Multiple write single read SQLite application with Peewee

Question:

I’m using an SQLite database with peewee on multiple machines, and I’m encountering various OperationalError, DataBaseError. It’s obviously a problem of multithreading, but I’m not at all an expert with this nor with SQL. Here’s my setup and what I’ve tried.

Settings

I’m using peewee to log machine learning experiments. Basically, I have multiple nodes (like, different computers) which run a python file, and all write to the same base.db file in a shared location. On top of that, I need a single read access from my laptop, to see what’s going on. There are at most ~50 different nodes which instantiate the database and write things on it.

What I’ve tried

At first, I used the SQLite object:

db = pw.SqliteDatabase(None)

# ... Define tables Experiment and Epoch

def init_db(file_name: str):
    db.init(file_name)
    db.create_tables([Experiment, Epoch], safe=True)
    db.close()

def train():
    xp = Experiment.create(...)

    # Do stuff
    with db.atomic():  
        Epoch.bulk_create(...)
    xp.save()

This worked fine, but I sometimes had jobs which crashed because of the database being locked. Then, I learnt that SQLite only handled one write operation per connection, which caused the problem.

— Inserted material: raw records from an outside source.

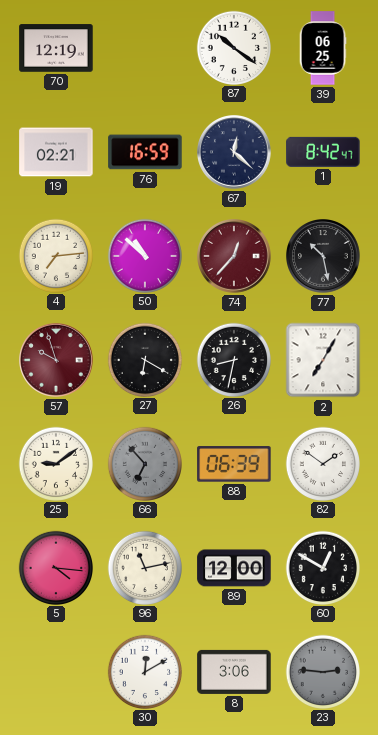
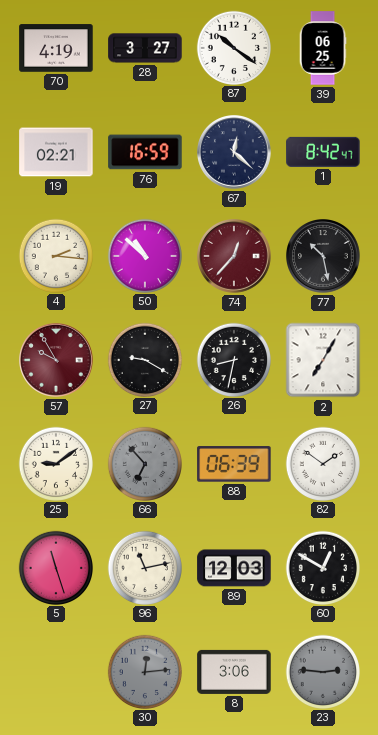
70: 12:19 -> 4:19
28: none -> 3:27
4: 7:14 -> 2:16
57: 9:57 -> 9:55
27: 6:20 -> 9:20
5: 4:16 -> 11:27
89: 12:00 -> 12:03
30: 12:10 -> 12:14
30 dial: white -> grey
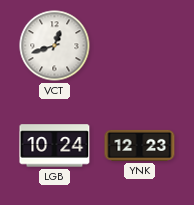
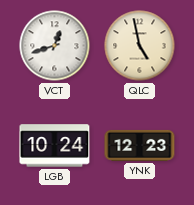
QLC: none -> 4:58
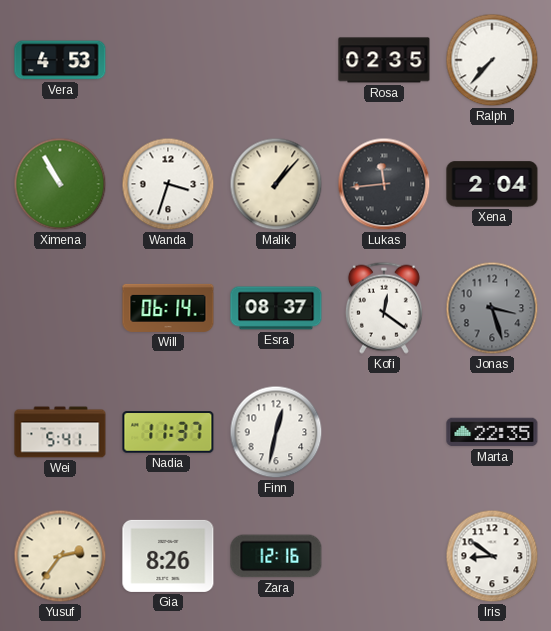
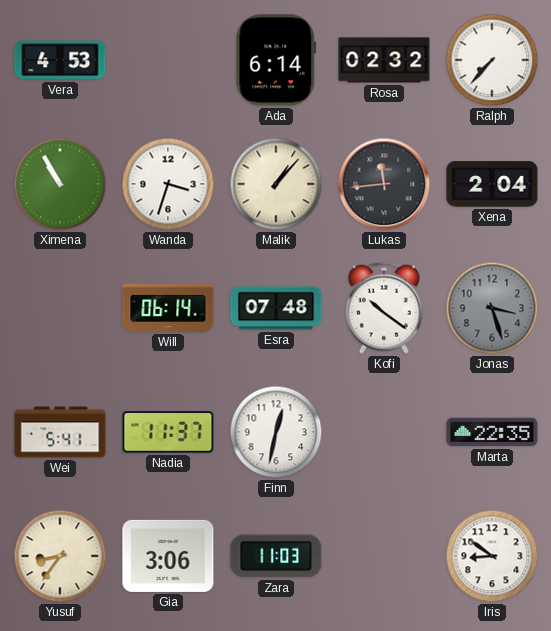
Ada: none -> 6:14
Rosa: 02:35 -> 02:32
Esra: 08:37 -> 07:48
Kofi: 12:21 -> 10:21
Yusuf: 2:36 -> 8:36
Gia: 8:26 -> 3:06
Zara: 12:16 -> 11:03
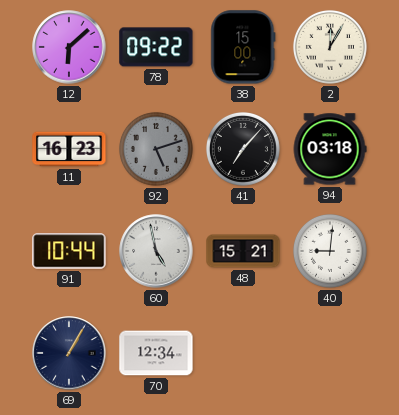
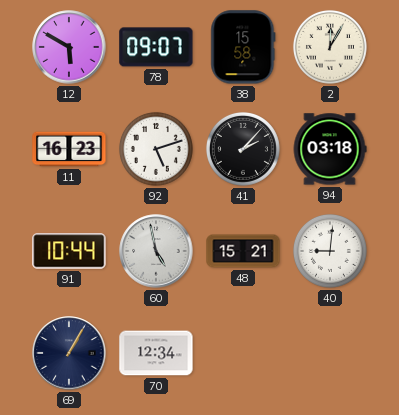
12: 6:08 -> 5:50
78: 09:22 -> 09:07
38: 15:00 -> 15:58
92 dial: grey -> white
41: 7:07 -> 2:07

So I turned to SqliteQueueDatabase as, according to the documentation, it’s useful if "if you want simple read and write access to a SQLite database from multiple threads." I also added those keywords I found on other thread which were said to be useful.

The code then looked like this:

db = SqliteQueueDatabase(None, autostart=False, pragmas=[('journal_mode', 'wal')],
                         use_gevent=False,)

def init_db(file_name: str):
    db.init(file_name)
    db.start()
    db.create_tables([Experiment, Epoch], safe=True)
    db.connect()

and the same for saving stuff except for the db.atomic part. However, not only do write queries seem to encounter errors, I practically no longer have access to the database for read: it is almost always busy.

My question

What is the right object to use in this case? I thought SqliteQueueDatabase was the perfect fit. Are pooled database a better fit? I’m also asking this question because I don’t know if I have a good grasp on the threading part: the fact that multiple database object are initialized from multiple machines is different from having a single object on a single machine with multiple threads (like this situation). Right? Is there a good way to handle things then?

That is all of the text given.